Seventeen trusts saw a 25 per cent hike in their clinical negligence premiums last year, according to new figures published by the NHS Litigation Authority.

About half of providers saw their premium reduce, with many community trusts seeing a drop of 10 per cent or more.

The price movements are due to phased changes in the way premiums are calculated, giving greater weight to an organisation’s claims history when setting its contribution.

Overall, providers paid £1.03bn into the clinical negligence scheme for trusts in 2014-15, compared to £969m in 2013-14.

Salford Royal Foundation Trust was among those to see its premium increase by 25 per cent (see table above).

It contributed £5.2m to the scheme last year, and had damages and costs of £10.7m awarded against it.

The trust did not respond before our deadline but its latest operational plan said the hike in its premium was due to neurological work being given a higher risk weighting, and therefore attracting a greater cost.

As previously reported, aspects of the scheme changes have had an especially heavy impact on Liverpool Women’s FT, rendering it “financially unviable” in its current form.
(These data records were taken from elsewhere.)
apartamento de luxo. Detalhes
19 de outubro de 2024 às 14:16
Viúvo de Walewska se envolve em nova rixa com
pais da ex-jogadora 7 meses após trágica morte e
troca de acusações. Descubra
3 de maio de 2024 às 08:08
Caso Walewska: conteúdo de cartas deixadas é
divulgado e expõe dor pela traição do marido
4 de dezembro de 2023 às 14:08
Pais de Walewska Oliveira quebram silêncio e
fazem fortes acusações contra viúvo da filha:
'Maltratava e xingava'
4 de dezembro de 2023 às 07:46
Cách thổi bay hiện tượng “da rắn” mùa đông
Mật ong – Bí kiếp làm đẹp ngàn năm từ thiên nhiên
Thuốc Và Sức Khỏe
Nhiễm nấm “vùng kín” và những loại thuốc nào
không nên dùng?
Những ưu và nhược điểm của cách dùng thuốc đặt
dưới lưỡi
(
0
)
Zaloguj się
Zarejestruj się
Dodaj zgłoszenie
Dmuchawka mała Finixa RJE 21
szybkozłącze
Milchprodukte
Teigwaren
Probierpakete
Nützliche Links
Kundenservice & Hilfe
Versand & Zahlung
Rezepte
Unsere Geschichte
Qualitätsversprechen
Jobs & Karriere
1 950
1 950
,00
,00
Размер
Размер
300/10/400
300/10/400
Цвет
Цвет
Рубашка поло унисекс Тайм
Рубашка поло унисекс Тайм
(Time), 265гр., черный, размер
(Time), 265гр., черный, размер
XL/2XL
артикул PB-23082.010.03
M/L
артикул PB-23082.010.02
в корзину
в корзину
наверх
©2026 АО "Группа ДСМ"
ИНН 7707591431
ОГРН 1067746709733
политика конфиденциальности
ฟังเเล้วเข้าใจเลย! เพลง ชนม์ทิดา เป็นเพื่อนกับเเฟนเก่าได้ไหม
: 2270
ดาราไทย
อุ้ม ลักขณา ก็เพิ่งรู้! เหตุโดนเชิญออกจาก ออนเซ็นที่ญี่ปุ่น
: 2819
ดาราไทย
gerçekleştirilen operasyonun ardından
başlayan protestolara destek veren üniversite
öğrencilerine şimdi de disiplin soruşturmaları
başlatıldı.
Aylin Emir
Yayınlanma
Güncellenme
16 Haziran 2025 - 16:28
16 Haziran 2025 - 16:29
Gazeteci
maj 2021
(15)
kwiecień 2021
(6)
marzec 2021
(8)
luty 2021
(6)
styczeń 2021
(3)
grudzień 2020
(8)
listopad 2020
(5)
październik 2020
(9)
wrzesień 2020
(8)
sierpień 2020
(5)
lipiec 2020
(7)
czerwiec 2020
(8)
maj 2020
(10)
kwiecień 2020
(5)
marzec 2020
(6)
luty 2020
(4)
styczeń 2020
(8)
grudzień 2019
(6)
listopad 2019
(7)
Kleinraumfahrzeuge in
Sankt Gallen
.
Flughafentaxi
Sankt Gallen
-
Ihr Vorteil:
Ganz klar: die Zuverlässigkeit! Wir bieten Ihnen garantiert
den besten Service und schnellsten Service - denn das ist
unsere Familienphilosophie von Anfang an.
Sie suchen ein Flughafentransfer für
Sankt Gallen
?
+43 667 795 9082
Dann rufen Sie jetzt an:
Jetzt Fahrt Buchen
The FT’s premium increased by 12 per cent last year, from £5.9m to £6.6m.

Meanwhile, Birmingham Women’s FT had one of the largest reductions to its premium, of 17 per cent (see table above).
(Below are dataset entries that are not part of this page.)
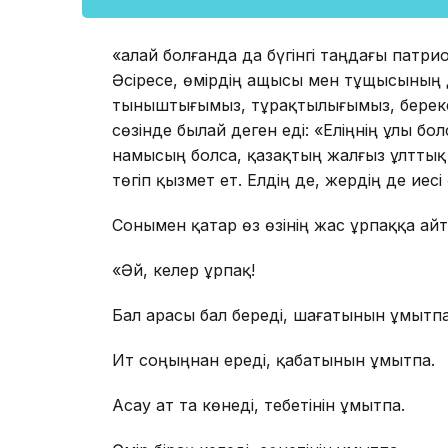
«Қалай болғанда да бүгінгі таңдағы пат
Әсіресе, өмірдің ащысы мен тұщысының дә
тыныштығымыз, тұрақтылығымыз, береке-бі
сөзінде былай деген еді: «Еліңнің ұлы б
намысың болса, қазақтың жалғыз ұлттық 
төгіп қызмет ет. Елдің де, жердің де иесі
Сонымен қатар өз өзінің жас ұрпаққа айт
«Әй, келер ұрпақ!
Бал арасы бал береді, шағатынын ұмытпа
Ит соңыңнан ереді, қабатынын ұмытпа.
Асау ат та көнеді, тебетінін ұмытпа.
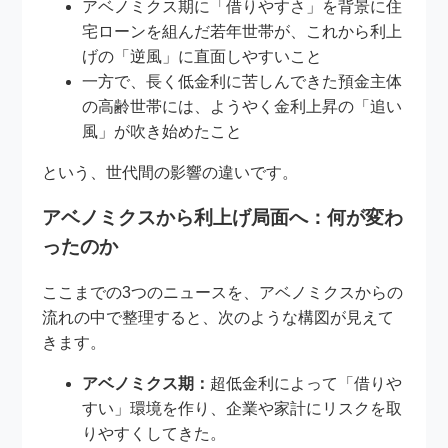
アベノミクス期に「借りやすさ」を背景に住
宅ローンを組んだ若年世帯が、これから利上
げの「逆風」に直面しやすいこと
一方で、長く低金利に苦しんできた預金主体
の高齢世帯には、ようやく金利上昇の「追い
風」が吹き始めたこと
という、世代間の影響の違いです。
アベノミクスから利上げ局面へ：何が変わ
ったのか
ここまでの3つのニュースを、アベノミクスからの
流れの中で整理すると、次のような構図が見えて
きます。
アベノミクス期：
超低金利によって「借りや
すい」環境を作り、企業や家計にリスクを取
りやすくしてきた。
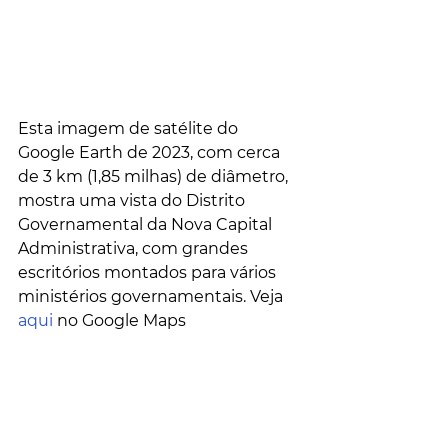
Esta imagem de satélite do 
Google Earth de 2023, com cerca 
de 3 km (1,85 milhas) de diâmetro, 
mostra uma vista do Distrito 
Governamental da Nova Capital 
Administrativa, com grandes 
escritórios montados para vários 
ministérios governamentais. Veja 
aqui
 no Google Maps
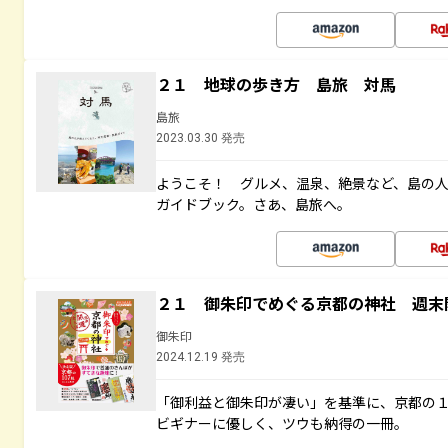
２１ 地球の歩き方 島旅 対馬
島旅
2023.03.30 発売
ようこそ！ グルメ、温泉、絶景など、島の
ガイドブック。さあ、島旅へ。
２１ 御朱印でめぐる京都の神社 週末
御朱印
2024.12.19 発売
「御利益と御朱印が凄い」を基準に、京都の
ビギナーに優しく、ツウも納得の一冊。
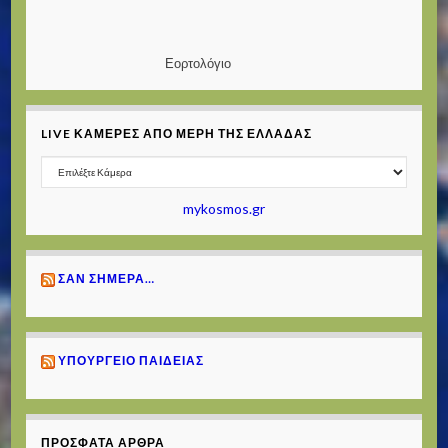
Εορτολόγιο
LIVE ΚΆΜΕΡΕΣ ΑΠΌ ΜΈΡΗ ΤΗΣ ΕΛΛΆΔΑΣ
mykosmos.gr
ΣΑΝ ΣΉΜΕΡΑ…
ΥΠΟΥΡΓΕΊΟ ΠΑΙΔΕΊΑΣ
ΠΡΌΣΦΑΤΑ ΆΡΘΡΑ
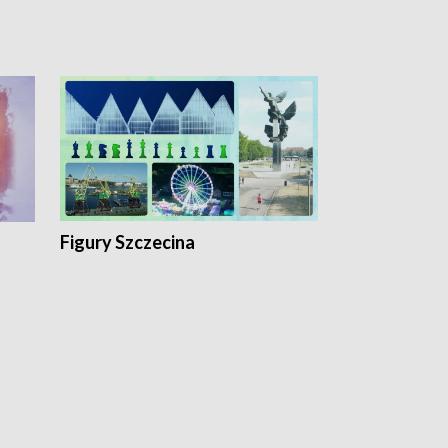
Figury Szczecina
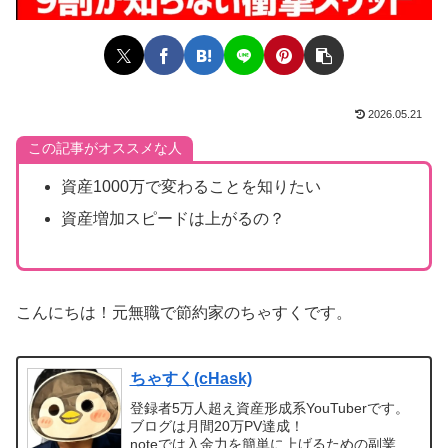
2026.05.21
この記事がオススメな人
資産1000万で変わることを知りたい
資産増加スピードは上がるの？
こんにちは！元無職で節約家のちゃすくです。
ちゃすく(cHask)
登録者5万人超え資産形成系YouTuberです。
ブログは月間20万PV達成！
noteでは入金力を簡単に上げるための副業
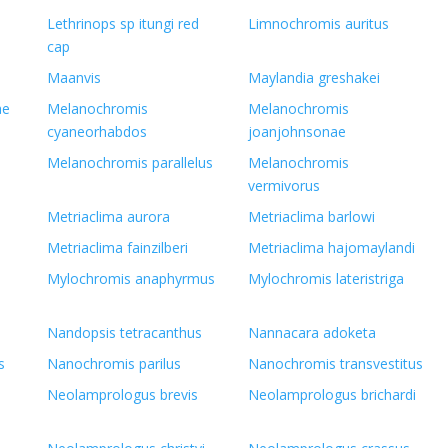
Lethrinops sp itungi red
Limnochromis auritus
cap
Maanvis
Maylandia greshakei
ae
Melanochromis
Melanochromis
cyaneorhabdos
joanjohnsonae
Melanochromis parallelus
Melanochromis
vermivorus
Metriaclima aurora
Metriaclima barlowi
Metriaclima fainzilberi
Metriaclima hajomaylandi
Mylochromis anaphyrmus
Mylochromis lateristriga
Nandopsis tetracanthus
Nannacara adoketa
s
Nanochromis parilus
Nanochromis transvestitus
Neolamprologus brevis
Neolamprologus brichardi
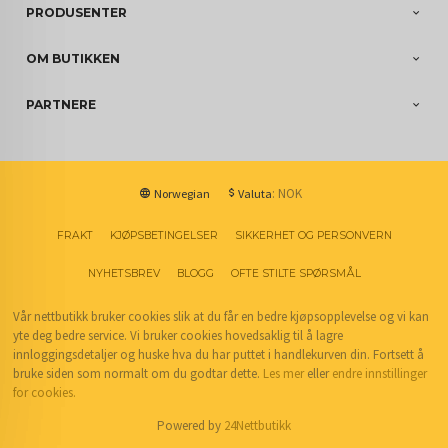
PRODUSENTER
OM BUTIKKEN
PARTNERE
: NOK
Norwegian
Valuta
FRAKT
KJØPSBETINGELSER
SIKKERHET OG PERSONVERN
NYHETSBREV
BLOGG
OFTE STILTE SPØRSMÅL
Vår nettbutikk bruker cookies slik at du får en bedre kjøpsopplevelse og vi kan
yte deg bedre service. Vi bruker cookies hovedsaklig til å lagre
innloggingsdetaljer og huske hva du har puttet i handlekurven din. Fortsett å
bruke siden som normalt om du godtar dette.
Les mer
eller
endre innstillinger
for cookies.
Powered by
24Nettbutikk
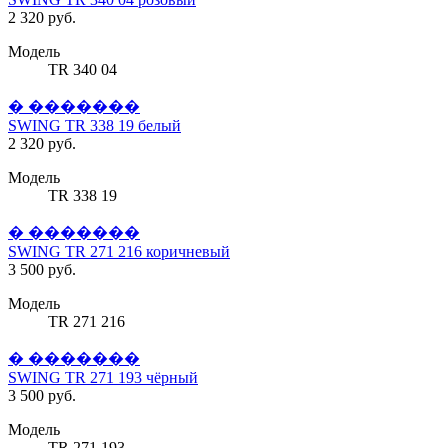
2 320 руб.
Модель
TR 340 04
� �������
SWING TR 338 19 белый
2 320 руб.
Модель
TR 338 19
� �������
SWING TR 271 216 коричневый
3 500 руб.
Модель
TR 271 216
� �������
SWING TR 271 193 чёрный
3 500 руб.
Модель
TR 271 193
The trust’s finance and informatics director, Tim Woodhead, said its claims history was good as it had invested in safety culture and increased consultant presence.
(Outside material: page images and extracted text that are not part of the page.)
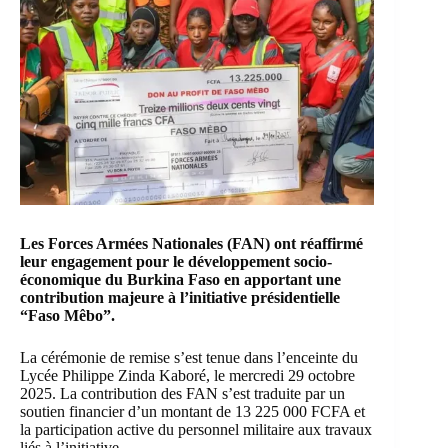
Les Forces Armées Nationales (FAN) ont réaffirmé
leur engagement pour le développement socio-
économique du Burkina Faso en apportant une
contribution majeure à l’initiative présidentielle
“Faso Mêbo”.
La cérémonie de remise s’est tenue dans l’enceinte du
Lycée Philippe Zinda Kaboré, le mercredi 29 octobre
2025. La contribution des FAN s’est traduite par un
soutien financier d’un montant de 13 225 000 FCFA et
la participation active du personnel militaire aux travaux
liés à l’initiative.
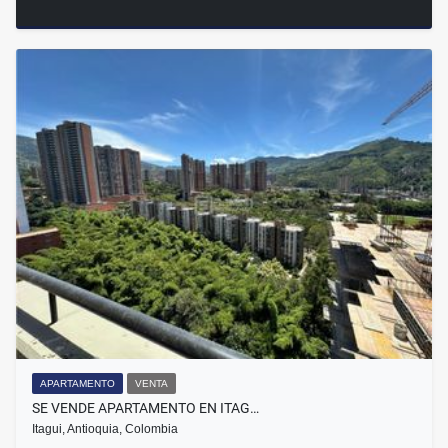
APARTAMENTO
VENTA
SE VENDE APARTAMENTO EN ITAG…
Itagui, Antioquia, Colombia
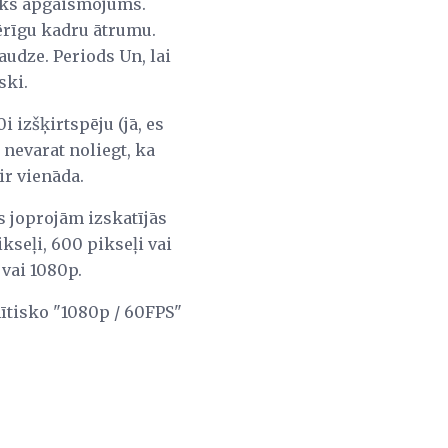
bāks apgaismojums.
mērīgu kadru ātrumu.
udze. Periods Un, lai
ski.
 izšķirtspēju (jā, es
 nevarat noliegt, ka
ir vienāda.
s joprojām izskatījās
ikseļi, 600 pikseļi vai
 vai 1080p.
mītisko "1080p / 60FPS"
He added that the trust achieved the highest risk assessment standard in the previous year, so achieved the maximum discount in 2014-15. The risk assessment standards have been phased out for 2015-16.

A spokesman for the NHS Litigation Authority said: “Those with costs reductions are members who have had lower levels of claims in recent years. Mergers and reconfigurations of services will also affect price to reflect the changing activity levels.

“Community and mental health organisations tend to face different risks to acute providers but there are still significant risks attached to some areas of their service provision. It should be noted that there are ‘acute’ providers whose charges have also fallen in recent years.”

HSJ excluded from its analysis trusts such as the Royal Free London FT, which saw a large increase in its scheme premium due to its takeover of Barnet and Chase Farm Hospitals Trust.

The NHSLA said every trust will remain a member of the CNST in 2016-17. At least 17 trusts were considering quitting the scheme, but the deadline for notifying the national body passed at the end of August.